SECONDA DOMENICA DI QUARESIMA

5 Marzo 2023/ Anno A

Gen 12,1-4a; Sal 32; 2Tm 1,8b-10; Mt 17,1-9

Se nella prima domenica di Quaresima Gesù, tentato nel deserto, si mostra come colui che lotta nella lotta degli uomini, nella seconda domenica, trasfigurato sul monte, si presenta come l’esito stesso dell’umano combattere.

Matteo è attento a sottolineare che il volto di Gesù «brillò come il sole e che le sue vesti divennero candide come la luce»: quel volto e quelle vesti sono promessa di luce per ogni uomo, condannato a restare prigioniero delle tenebre al di fuori di lui: «alla tua luce vediamo la luce» (Sal 35,10).

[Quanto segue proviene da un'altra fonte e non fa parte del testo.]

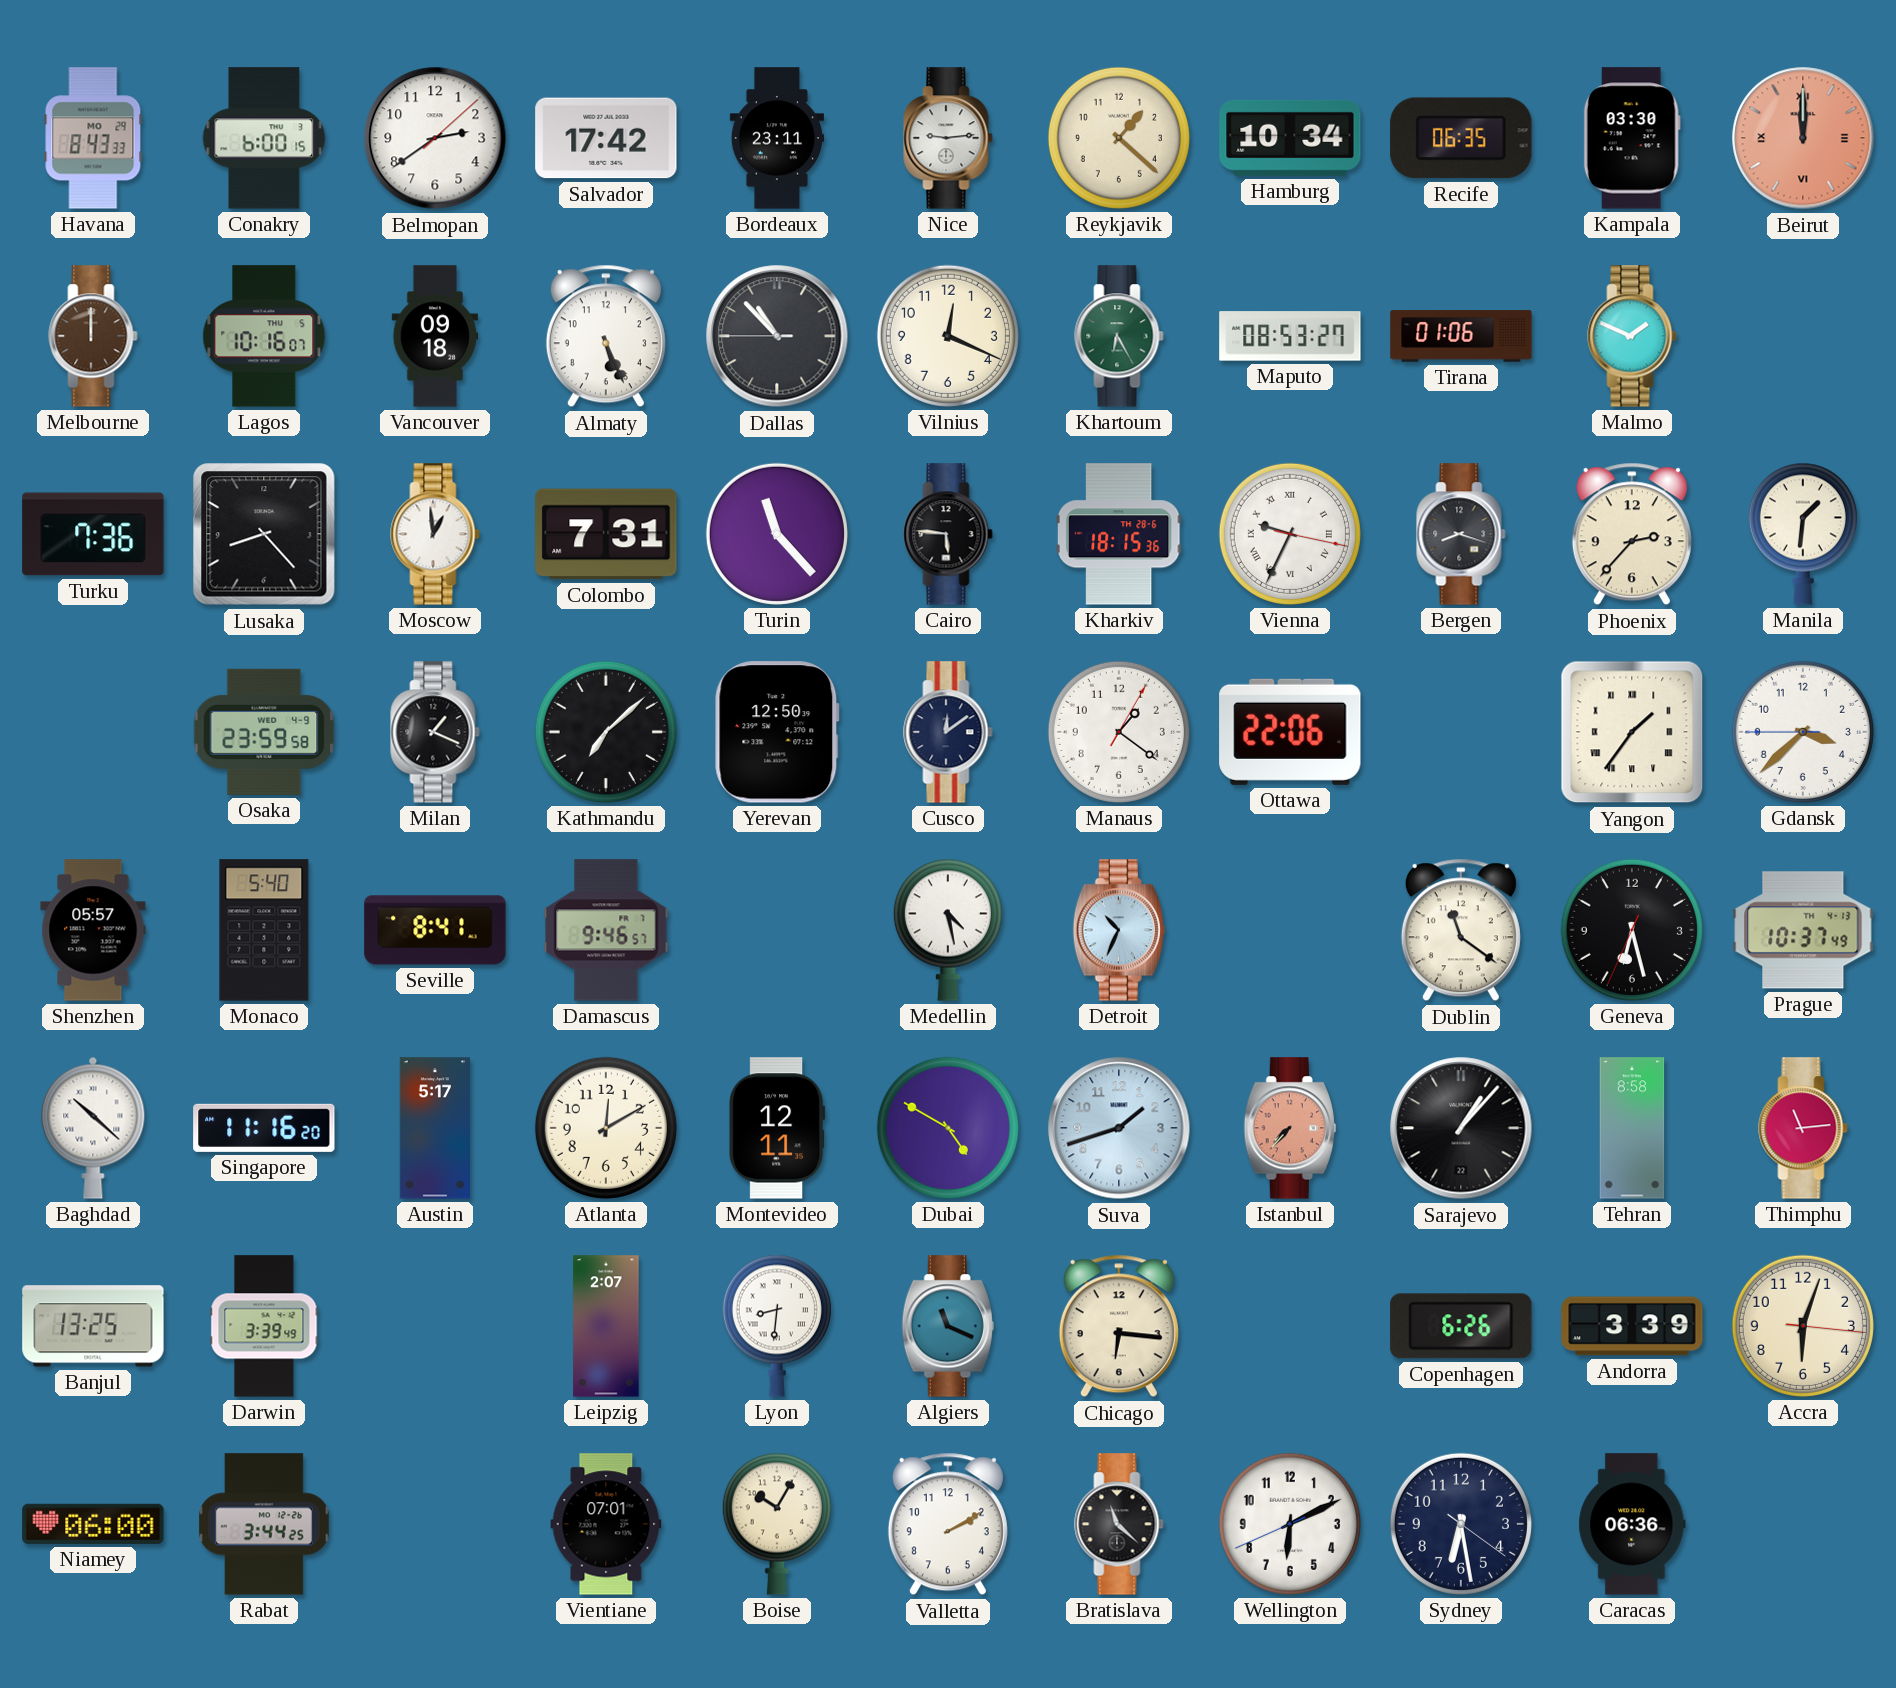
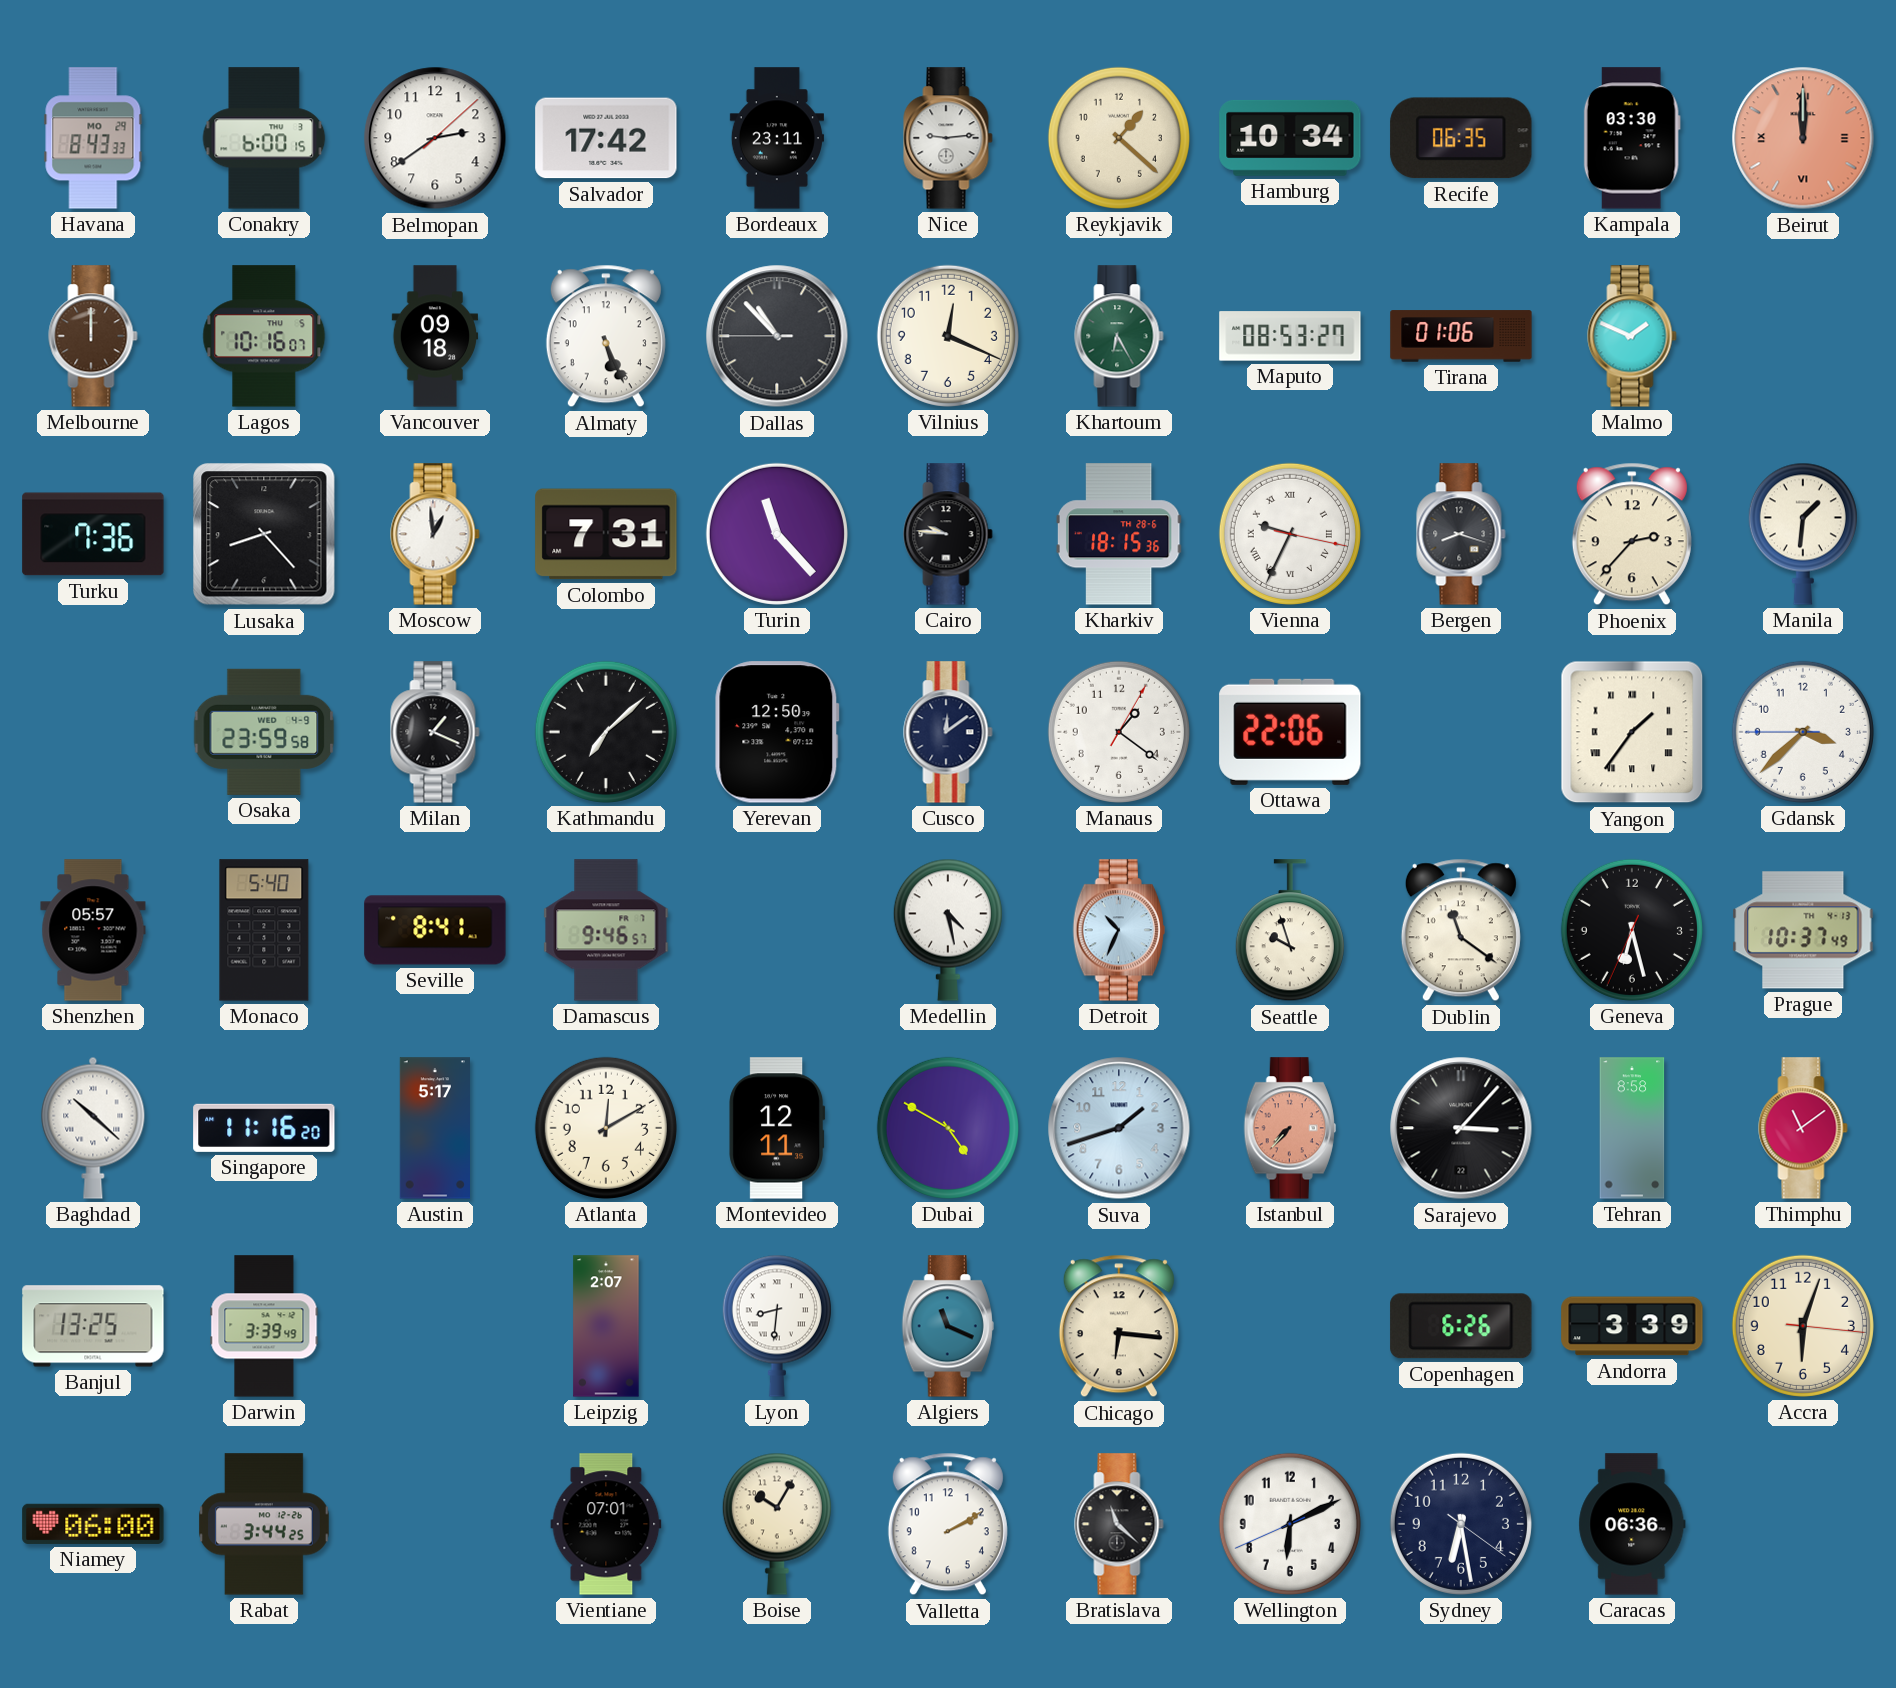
Cairo: 5:46 -> 9:46
Seattle: none -> 9:57
Sarajevo: 1:07 -> 3:07
Thimphu: 11:14 -> 11:09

Tutto ciò, però, non rende la Trasfigurazione un momento di “trionfo” di Gesù, il quale sempre, nell’evangelo, rifugge ogni forma di trionfo terreno, tanto che già nel deserto – quando Satana gli aveva suggerito di mettere alla prova Dio gettandosi dal pinnacolo del Tempio – egli ha riconosciuto come “tentazione” la possibilità di rinnegare la kenosi in nome di un messianismo trionfalistico e presuntuosamente “potente”.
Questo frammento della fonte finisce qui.